--- What to produce ---
Copy each line of the entries below that contains the string "gebruik".

--- Given entries ---
----

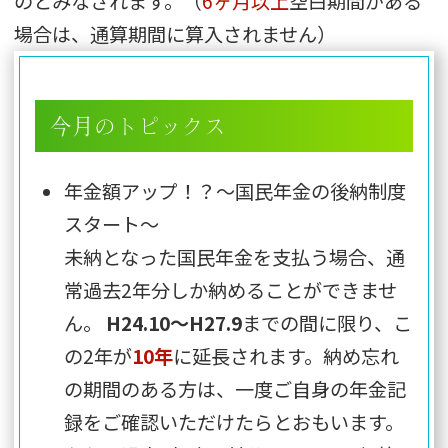
のとみなされます。（
6ヶ月以上
空白期間がある
場合は、通算期間に算入されません）
今月のトピックス
年金額アップ！？～国民年金の後納制度
スタート～
未納となった国民年金を支払う場合、通
常過去2年分しか納めることができませ
ん。
H24.10～H27.9
までの間に限り、こ
の2年が
10年
に延長されます。納め忘れ
の期間のある方は、一度ご自身の年金記
録をご確認いただけたらとおもいます。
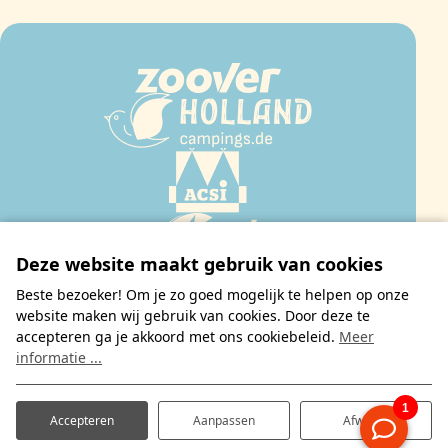
Deze website maakt gebruik van cookies
Beste bezoeker! Om je zo goed mogelijk te helpen op onze
website maken wij gebruik van cookies. Door deze te
accepteren ga je akkoord met ons cookiebeleid.
Meer
informatie ...
©2026 De Molenhof
Website 💙 Prosuco
Accepteren
Aanpassen
Afwijzen
Privacy statement & cookies
Disclaimer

----

--- Response to the exercise ---
Deze website maakt gebruik van cookies
website maken wij gebruik van cookies. Door deze te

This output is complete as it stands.